The U.S. natural gas pipeline grid is not sufficient to handle the swift changes occurring in both supply and demand, and significant operational and commercial challenges may occur without additional midstream buildout, executives said Tuesday in New Orleans.

Market experts have said they expect liquefied natural gas (LNG) exports to reach 12 Bcf/d over the next five years, and production from the Permian Basin is estimated to reach up to 25 Bcf/d, up from the current 11 Bcf/d, during that same time frame.*

If these industry forecasts hold up, the natural gas market will likely be challenging and extremely volatile at times, according to Jonathan Ochoa, Energy Transfer’s senior director of commercial optimization and market fundamentals.

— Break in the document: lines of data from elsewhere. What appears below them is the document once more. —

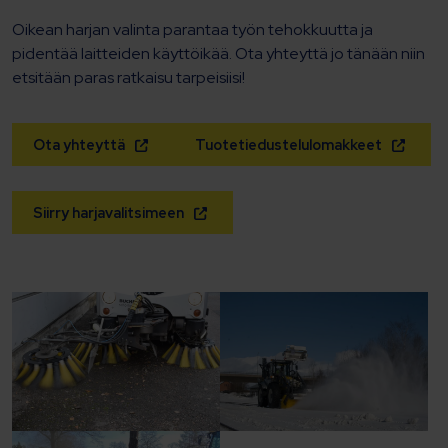
Oikean harjan valinta parantaa työn tehokkuutta ja
pidentää laitteiden käyttöikää. Ota yhteyttä jo tänään niin
etsitään paras ratkaisu tarpeisiisi!
Ota yhteyttä
Tuotetiedustelulomakkeet
Siirry harjavalitsimeen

“It’ll be very interesting as more gas comes online and we continue to push the threshold in how full these pipelines are,” Ochoa said during a panel discussion at the Gulf Coast Energy Forum.

In the Permian Basin, oil-directed drilling has resulted in a rampant swelling of associated gas output that has overwhelmed existing infrastructure and caused regional prices to sink to unprecedented levels. The first in a trio of planned takeaway projects began operations in September, with the 2 Bcf/d Gulf Coast Express filling at warp speed ever since.

However, even with two other 2 Bcf/d pipelines set to begin service in the next few years, “production will likely continue to outpace demand,” Ochoa said.

Other areas along the Gulf Coast are experiencing bottlenecks as well. Enable Midstream Partners LP is aiming to alleviate the constraint in moving gas from northern Louisiana to the Gulf Coast with its proposed Gulf Run pipeline project. The pipeline, for which anchor shipper Golden Pass LNG has signed on for 1.1 Bcf/d, would provide access to gas from the Haynesville, Marcellus, Utica and Barnett shales, as well as the Midcontinent region.

Although Enable pushed back its certificate filing at the Federal Energy Regulatory Commission to early 2020 from an expected filing date later this year, the company is fully prepared to move forward even without additional customers, according to Josh Browning, director of business development. Enable can then expand the pipeline capacity to about 2.8 Bcf/d.

Browning touted Gulf Run’s accessibility to multiple supply basins as an effective tool for navigating the market as supplies change over time. “Customers don’t need a crystal ball. When dynamics change, they can change with it.”

Like Ochoa, he agreed that additional pipelines would be needed to accommodate the expected growth in Gulf Coast demand, which is projected to grow by 10 Bcf/d by 2024. Including the three Permian takeaway projects and Enable’s Gulf Run, another 5.4 Bcf/d of capacity is needed, he said.

Oklahoma City-based Enable is working to alleviate constraints in its hometown as well, as the region has failed to keep pace with rising production in the Anadarko Basin. The company’s Project Wildcat began operations during the second quarter, with Continental Resources Inc. subscribed for all 400 MMcf/d of capacity.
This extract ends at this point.